▸ **Problem to solve**:
Please give again, word for word, each line that falls between the line with "Гайди та інструкції" and the end of the data, inclusive.

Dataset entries
== == ==

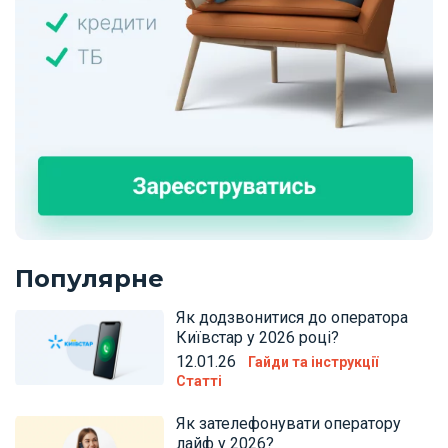
Популярне
Як додзвонитися до оператора
Київстар у 2026 році?
12.01.26
Гайди та інструкції
Статті
Як зателефонувати оператору
лайф у 2026?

== == ==

▸ **Result for this exercise**:
Гайди та інструкції
Статті
Як зателефонувати оператору
лайф у 2026?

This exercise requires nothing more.